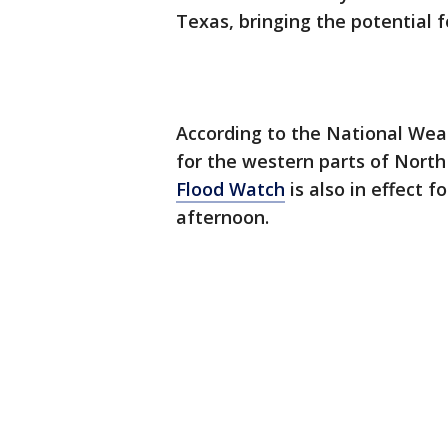
Texas, bringing the potential f
According to the National Wea
for the western parts of Nort
Flood Watch
is also in effect 
afternoon.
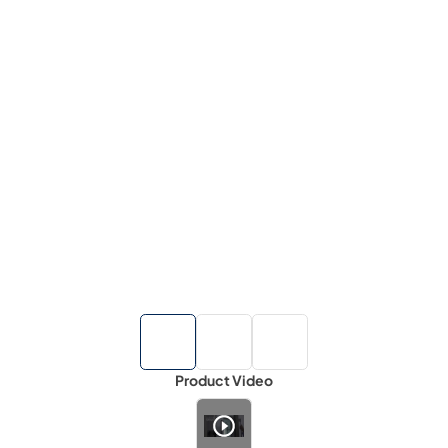
Product Video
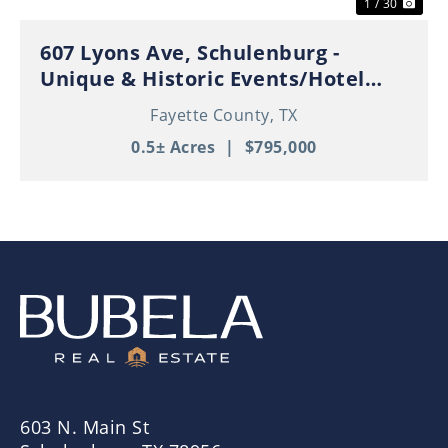
1 / 30
607 Lyons Ave, Schulenburg -
Unique & Historic Events/Hotel
Property in Thriving Downtown
Fayette County,
TX
Schulenburg!
0.5± Acres
|
$795,000
603 N. Main St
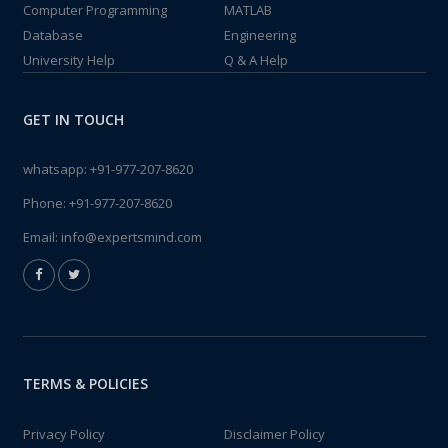
Computer Programming
MATLAB
Database
Engineering
University Help
Q & A Help
GET IN TOUCH
whatsapp:
+91-977-207-8620
Phone:
+91-977-207-8620
Email:
info@expertsmind.com
TERMS & POLICIES
Privacy Policy
Disclaimer Policy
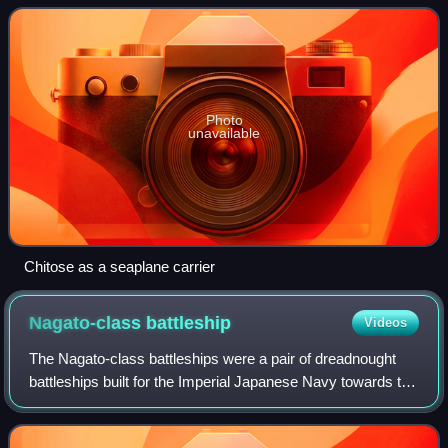
II. In her initial guise
Photo
unavailable
Chitose as a seaplane carrier
Nagato-class
battleship
Videos
The Nagato-class battleships were a pair of dreadnought
battleships built for the Imperial Japanese Navy towards the
end of World War I, although they were not completed until
after the war. The last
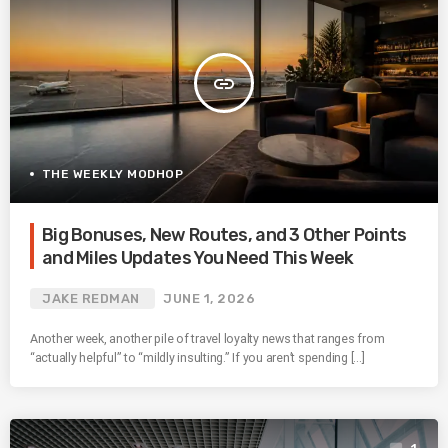
insert_link
THE WEEKLY MODHOP
Big Bonuses, New Routes, and 3 Other Points
and Miles Updates You Need This Week
JAKE REDMAN
JUNE 1, 2026
Another week, another pile of travel loyalty news that ranges from
“actually helpful” to “mildly insulting.” If you aren’t spending […]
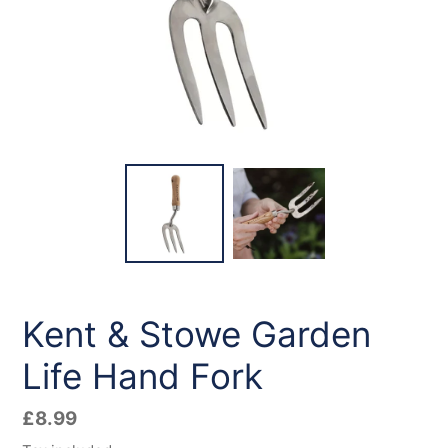
Kent & Stowe Garden
Life Hand Fork
Regular
£8.99
price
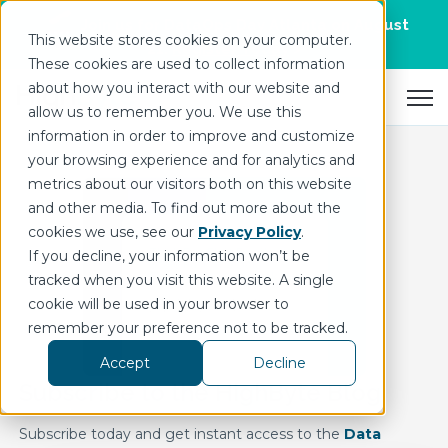
Join us for DataOps Day Atlanta on August
This website stores cookies on your computer.
21.
Register Today
>
These cookies are used to collect information
about how you interact with our website and
Open 
allow us to remember you. We use this
information in order to improve and customize
your browsing experience and for analytics and
metrics about our visitors both on this website
and other media. To find out more about the
cookies we use, see our
Privacy Policy
.
If you decline, your information won’t be
tracked when you visit this website. A single
cookie will be used in your browser to
remember your preference not to be tracked.
Accept
Decline
Subscribe to the HighByte Blog
Subscribe today and get instant access to the
Data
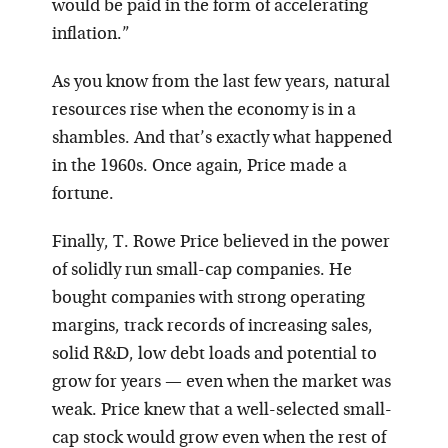
would be paid in the form of accelerating
inflation.”
As you know from the last few years, natural
resources rise when the economy is in a
shambles. And that’s exactly what happened
in the 1960s. Once again, Price made a
fortune.
Finally, T. Rowe Price believed in the power
of solidly run small-cap companies. He
bought companies with strong operating
margins, track records of increasing sales,
solid R&D, low debt loads and potential to
grow for years — even when the market was
weak. Price knew that a well-selected small-
cap stock would grow even when the rest of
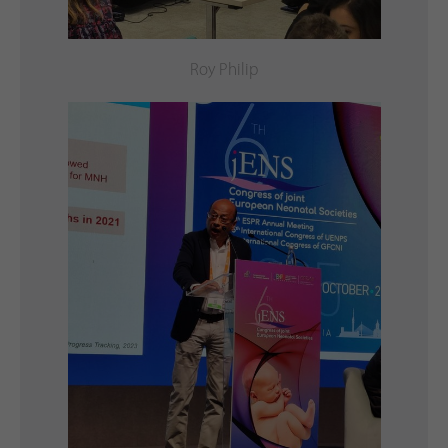
Roy Philip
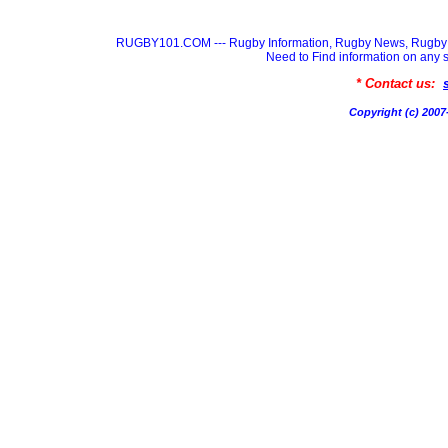
RUGBY101.COM --- Rugby Information, Rugby News, Rugby 
Need to Find information on a
* Contact us:
Copyright (c) 20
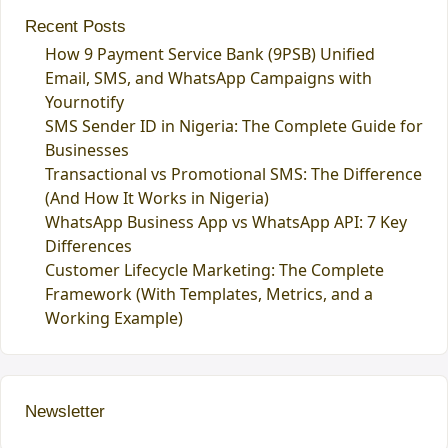
Recent Posts
How 9 Payment Service Bank (9PSB) Unified
Email, SMS, and WhatsApp Campaigns with
Yournotify
SMS Sender ID in Nigeria: The Complete Guide for
Businesses
Transactional vs Promotional SMS: The Difference
(And How It Works in Nigeria)
WhatsApp Business App vs WhatsApp API: 7 Key
Differences
Customer Lifecycle Marketing: The Complete
Framework (With Templates, Metrics, and a
Working Example)
Newsletter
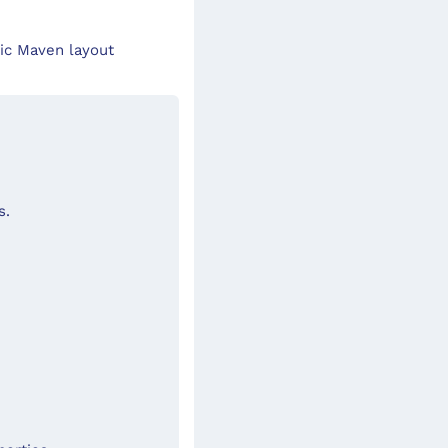
ic Maven layout
s.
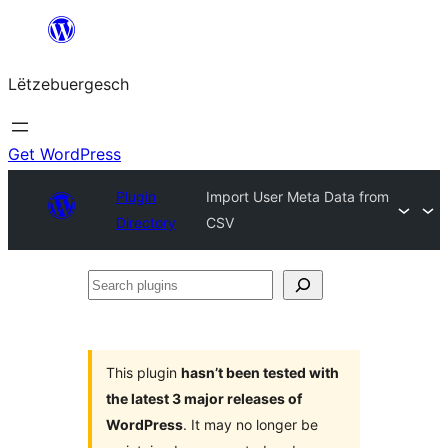
Skip
to
Lëtzebuergesch
content
Get WordPress
Plugin
Import User Meta Data from
Directory
CSV
Search
plugins
This plugin
hasn’t been tested with
the latest 3 major releases of
WordPress
. It may no longer be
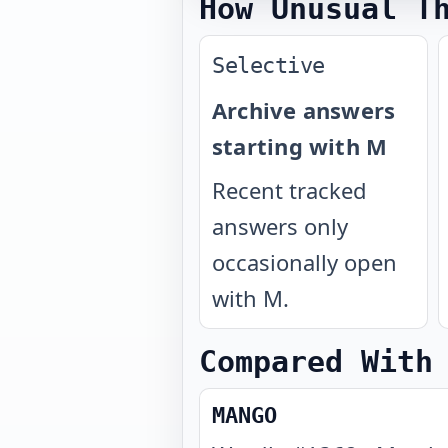
How Unusual T
Selective
Archive answers
starting with M
Recent tracked
answers only
occasionally open
with M.
Compared With
MANGO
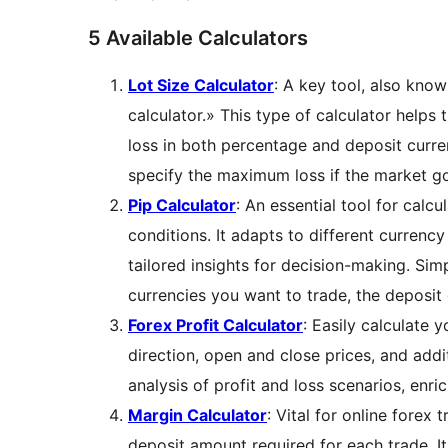
5 Available Calculators
Lot Size Calculator
: A key tool, also know
calculator.» This type of calculator helps
loss in both percentage and deposit curre
specify the maximum loss if the market go
Pip Calculator
: An essential tool for calcu
conditions. It adapts to different currency
tailored insights for decision-making. Si
currencies you want to trade, the deposit 
Forex Profit Calculator
: Easily calculate y
direction, open and close prices, and addi
analysis of profit and loss scenarios, enri
Margin Calculator
: Vital for online fore
deposit amount required for each trade.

────

**What needs to be done:** What count of lines in the listing contain the word "years"? Reply with the number only.

**Task solution:** 2